__Data listing__.
────

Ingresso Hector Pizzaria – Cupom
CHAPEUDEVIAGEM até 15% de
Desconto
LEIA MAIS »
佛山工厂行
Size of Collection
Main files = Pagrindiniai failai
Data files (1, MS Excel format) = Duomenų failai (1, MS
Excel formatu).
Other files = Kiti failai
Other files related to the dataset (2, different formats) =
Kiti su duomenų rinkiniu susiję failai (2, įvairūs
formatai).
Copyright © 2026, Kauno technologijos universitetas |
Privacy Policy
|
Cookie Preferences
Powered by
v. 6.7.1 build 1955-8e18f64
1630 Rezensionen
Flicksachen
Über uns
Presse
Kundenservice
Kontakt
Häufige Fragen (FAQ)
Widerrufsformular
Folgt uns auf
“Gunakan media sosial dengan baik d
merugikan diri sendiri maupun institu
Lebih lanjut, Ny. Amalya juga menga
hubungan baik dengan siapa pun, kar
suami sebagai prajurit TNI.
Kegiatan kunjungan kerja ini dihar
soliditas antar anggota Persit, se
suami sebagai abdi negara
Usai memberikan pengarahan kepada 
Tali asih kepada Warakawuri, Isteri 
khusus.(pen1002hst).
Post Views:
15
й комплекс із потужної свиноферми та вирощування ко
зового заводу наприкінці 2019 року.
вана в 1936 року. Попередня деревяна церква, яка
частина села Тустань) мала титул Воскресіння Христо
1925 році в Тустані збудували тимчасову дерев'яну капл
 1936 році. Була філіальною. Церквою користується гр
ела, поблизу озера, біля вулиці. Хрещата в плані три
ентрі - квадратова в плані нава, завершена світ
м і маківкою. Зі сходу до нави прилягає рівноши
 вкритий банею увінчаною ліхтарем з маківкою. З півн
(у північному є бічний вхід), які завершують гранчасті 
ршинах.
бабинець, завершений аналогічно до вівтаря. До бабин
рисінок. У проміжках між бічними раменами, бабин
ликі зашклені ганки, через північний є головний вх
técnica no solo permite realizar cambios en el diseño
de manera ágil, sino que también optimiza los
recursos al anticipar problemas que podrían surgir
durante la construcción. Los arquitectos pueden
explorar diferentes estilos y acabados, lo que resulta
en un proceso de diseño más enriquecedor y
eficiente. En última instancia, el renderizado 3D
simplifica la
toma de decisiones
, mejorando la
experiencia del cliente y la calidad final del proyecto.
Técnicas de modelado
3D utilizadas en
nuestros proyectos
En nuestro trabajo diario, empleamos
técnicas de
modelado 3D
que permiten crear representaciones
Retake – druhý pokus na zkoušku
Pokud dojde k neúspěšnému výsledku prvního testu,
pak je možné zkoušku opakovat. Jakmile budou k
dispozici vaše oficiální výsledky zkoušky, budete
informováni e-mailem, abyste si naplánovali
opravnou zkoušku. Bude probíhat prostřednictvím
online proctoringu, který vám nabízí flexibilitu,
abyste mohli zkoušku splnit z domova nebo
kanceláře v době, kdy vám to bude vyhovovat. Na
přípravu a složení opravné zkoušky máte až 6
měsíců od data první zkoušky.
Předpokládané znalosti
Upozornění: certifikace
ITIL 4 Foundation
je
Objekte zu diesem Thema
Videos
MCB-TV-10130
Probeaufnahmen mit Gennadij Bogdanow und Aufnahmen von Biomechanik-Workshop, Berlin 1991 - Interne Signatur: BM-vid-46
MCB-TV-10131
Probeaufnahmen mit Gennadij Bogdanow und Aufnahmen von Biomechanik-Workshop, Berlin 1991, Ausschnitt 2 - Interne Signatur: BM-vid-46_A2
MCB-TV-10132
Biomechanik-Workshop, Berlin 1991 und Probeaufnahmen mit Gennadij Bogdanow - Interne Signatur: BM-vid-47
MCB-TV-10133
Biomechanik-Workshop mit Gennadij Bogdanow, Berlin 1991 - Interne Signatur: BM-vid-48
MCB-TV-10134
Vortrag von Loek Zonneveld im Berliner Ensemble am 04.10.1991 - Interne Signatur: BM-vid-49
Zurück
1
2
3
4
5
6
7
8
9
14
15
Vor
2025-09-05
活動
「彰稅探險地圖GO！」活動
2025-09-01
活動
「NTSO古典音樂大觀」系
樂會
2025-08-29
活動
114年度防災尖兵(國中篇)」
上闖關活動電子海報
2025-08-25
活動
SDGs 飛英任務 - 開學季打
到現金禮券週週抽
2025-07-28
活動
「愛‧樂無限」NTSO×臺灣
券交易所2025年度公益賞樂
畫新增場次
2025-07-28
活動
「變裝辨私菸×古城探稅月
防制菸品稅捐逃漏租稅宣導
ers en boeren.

────

__Task to complete__. Give a word-for-word restatement of every record.

__Task answer__.
Ingresso Hector Pizzaria – Cupom
CHAPEUDEVIAGEM até 15% de
Desconto
LEIA MAIS »
佛山工厂行
Size of Collection
Main files = Pagrindiniai failai
Data files (1, MS Excel format) = Duomenų failai (1, MS
Excel formatu).
Other files = Kiti failai
Other files related to the dataset (2, different formats) =
Kiti su duomenų rinkiniu susiję failai (2, įvairūs
formatai).
Copyright © 2026, Kauno technologijos universitetas |
Privacy Policy
|
Cookie Preferences
Powered by
v. 6.7.1 build 1955-8e18f64
1630 Rezensionen
Flicksachen
Über uns
Presse
Kundenservice
Kontakt
Häufige Fragen (FAQ)
Widerrufsformular
Folgt uns auf
“Gunakan media sosial dengan baik d
merugikan diri sendiri maupun institu
Lebih lanjut, Ny. Amalya juga menga
hubungan baik dengan siapa pun, kar
suami sebagai prajurit TNI.
Kegiatan kunjungan kerja ini dihar
soliditas antar anggota Persit, se
suami sebagai abdi negara
Usai memberikan pengarahan kepada 
Tali asih kepada Warakawuri, Isteri 
khusus.(pen1002hst).
Post Views:
15
й комплекс із потужної свиноферми та вирощування ко
зового заводу наприкінці 2019 року.
вана в 1936 року. Попередня деревяна церква, яка
частина села Тустань) мала титул Воскресіння Христо
1925 році в Тустані збудували тимчасову дерев'яну капл
 1936 році. Була філіальною. Церквою користується гр
ела, поблизу озера, біля вулиці. Хрещата в плані три
ентрі - квадратова в плані нава, завершена світ
м і маківкою. Зі сходу до нави прилягає рівноши
 вкритий банею увінчаною ліхтарем з маківкою. З півн
(у північному є бічний вхід), які завершують гранчасті 
ршинах.
бабинець, завершений аналогічно до вівтаря. До бабин
рисінок. У проміжках між бічними раменами, бабин
ликі зашклені ганки, через північний є головний вх
técnica no solo permite realizar cambios en el diseño
de manera ágil, sino que también optimiza los
recursos al anticipar problemas que podrían surgir
durante la construcción. Los arquitectos pueden
explorar diferentes estilos y acabados, lo que resulta
en un proceso de diseño más enriquecedor y
eficiente. En última instancia, el renderizado 3D
simplifica la
toma de decisiones
, mejorando la
experiencia del cliente y la calidad final del proyecto.
Técnicas de modelado
3D utilizadas en
nuestros proyectos
En nuestro trabajo diario, empleamos
técnicas de
modelado 3D
que permiten crear representaciones
Retake – druhý pokus na zkoušku
Pokud dojde k neúspěšnému výsledku prvního testu,
pak je možné zkoušku opakovat. Jakmile budou k
dispozici vaše oficiální výsledky zkoušky, budete
informováni e-mailem, abyste si naplánovali
opravnou zkoušku. Bude probíhat prostřednictvím
online proctoringu, který vám nabízí flexibilitu,
abyste mohli zkoušku splnit z domova nebo
kanceláře v době, kdy vám to bude vyhovovat. Na
přípravu a složení opravné zkoušky máte až 6
měsíců od data první zkoušky.
Předpokládané znalosti
Upozornění: certifikace
ITIL 4 Foundation
je
Objekte zu diesem Thema
Videos
MCB-TV-10130
Probeaufnahmen mit Gennadij Bogdanow und Aufnahmen von Biomechanik-Workshop, Berlin 1991 - Interne Signatur: BM-vid-46
MCB-TV-10131
Probeaufnahmen mit Gennadij Bogdanow und Aufnahmen von Biomechanik-Workshop, Berlin 1991, Ausschnitt 2 - Interne Signatur: BM-vid-46_A2
MCB-TV-10132
Biomechanik-Workshop, Berlin 1991 und Probeaufnahmen mit Gennadij Bogdanow - Interne Signatur: BM-vid-47
MCB-TV-10133
Biomechanik-Workshop mit Gennadij Bogdanow, Berlin 1991 - Interne Signatur: BM-vid-48
MCB-TV-10134
Vortrag von Loek Zonneveld im Berliner Ensemble am 04.10.1991 - Interne Signatur: BM-vid-49
Zurück
1
2
3
4
5
6
7
8
9
14
15
Vor
2025-09-05
活動
「彰稅探險地圖GO！」活動
2025-09-01
活動
「NTSO古典音樂大觀」系
樂會
2025-08-29
活動
114年度防災尖兵(國中篇)」
上闖關活動電子海報
2025-08-25
活動
SDGs 飛英任務 - 開學季打
到現金禮券週週抽
2025-07-28
活動
「愛‧樂無限」NTSO×臺灣
券交易所2025年度公益賞樂
畫新增場次
2025-07-28
活動
「變裝辨私菸×古城探稅月
防制菸品稅捐逃漏租稅宣導
ers en boeren.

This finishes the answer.